The country’s limited infrastructure made journeys from one place to another quite slow, so I stayed within the central/western parts of the country for the two weeks that I was there (eastern Bhutan is even more isolated, unspoiled and pristine, and warrants a separate trip altogether). But this time was enough to give me a taste of how enjoyable a simple life could be. One filled with reading, hiking, exploring, napping, writing, and looking at the stars – a life that is increasingly rare in today’s world.
Flights and Visas
The two Bhutanese carriers (Druk Air and Bhutan Airlines) have a duopoly on the few existing air routes to Bhutan. The easiest international air hubs you can use to connect onto one of these flights would either be New Delhi or Bangkok. All international travellers (except Indian nationals) are required to obtain a visa before entering Bhutan – a process that a Bhutanese tour operator can help you with. Bhutan requires you to have prearranged an itinerary, with a local tour guide and driver accompanying you at all times. The daily spend cap imposed by the government on tourists is US$250 per day (as of Jan 2018) – Indians are exempt from this. To be clear, this isn’t a daily tax but rather a total amount that covers the cost of your food, accommodation, transfers, driver, tour guide and entry to attractions per day of your stay. Everyone who pays for a tour itinerary is essentially guaranteed a visa (which has a separate fee). It’s helpful to plan at least 6-8 weeks before departure to ensure you have enough time to sort out all of your documentation and visas.
Travelling around Bhutan
You’ll have your tour guide and driver accompanying you at all times, and so never really have the need to book any sort of transportation, which definitely lightens the load. Bear in mind that roads outside the main cities (Paro, Thimphu) tend to be very rocky and bumpy – so it takes a considerable amount of time to travel what might appear to be relatively modest distances. Be armed with carsickness tablets if you’re prone to feeling ill on a long and bumpy journey. But the scenery as you drive is mesmerising.

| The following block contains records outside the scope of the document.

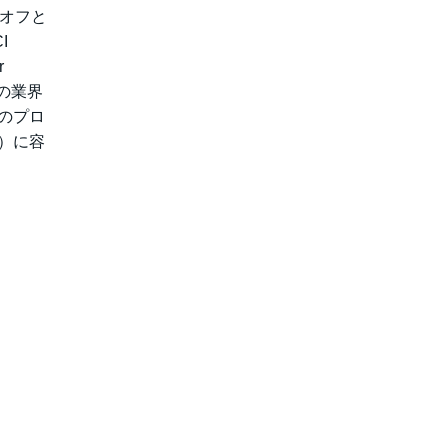
ドオフと
I
r
他の業界
のプロ
）に容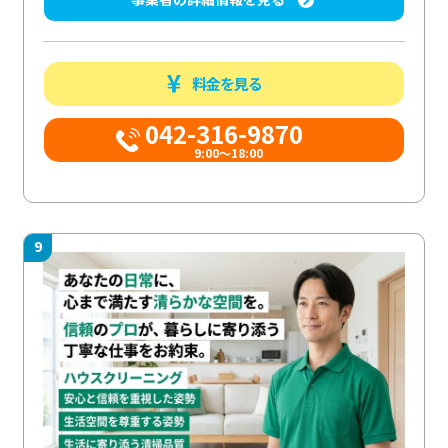
料金を見る
042-316-9870
9:00〜18:00
9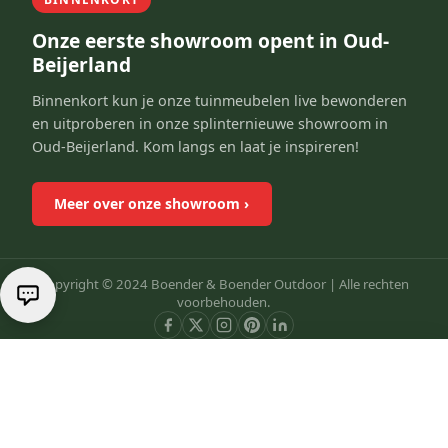
Onze eerste showroom opent in Oud-
Beijerland
Binnenkort kun je onze tuinmeubelen live bewonderen
en uitproberen in onze splinternieuwe showroom in
Oud-Beijerland. Kom langs en laat je inspireren!
Meer over onze showroom
›
Copyright © 2024 Boender & Boender Outdoor |
Alle rechten
voorbehouden.
€139.00
Divide and Conquer - Flexible Cooking System - XXL - 25 inch
IN WINKELWAGEN
VISA
Klarna
Pay
Pal
SprayPay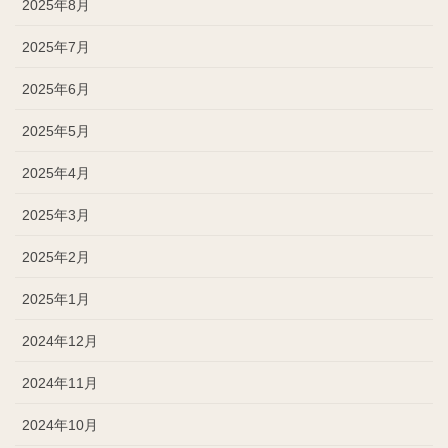
2025年8月
2025年7月
2025年6月
2025年5月
2025年4月
2025年3月
2025年2月
2025年1月
2024年12月
2024年11月
2024年10月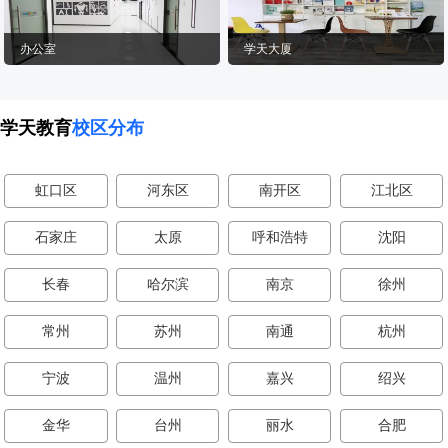
办公室
学天大厦
学天教育
校区分布
虹口区
河东区
南开区
江北区
石家庄
太原
呼和浩特
沈阳
长春
哈尔滨
南京
徐州
常州
苏州
南通
杭州
宁波
温州
嘉兴
绍兴
金华
台州
丽水
合肥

The Bhutanese are a very simple, humble people. They’re very content with what they have and I never saw a single Bhutanese person angry or stressed. They’re well-mannered and quiet (a stark difference to their Indian neighbours), very respectful, prefer not to talk while eating, take great pride in their environment and feel a strong sense of responsibility in protecting it for generations to come. Respect what they respect and you’ll fit in just fine. The official language of instruction in schools is English, so communication was never an issue.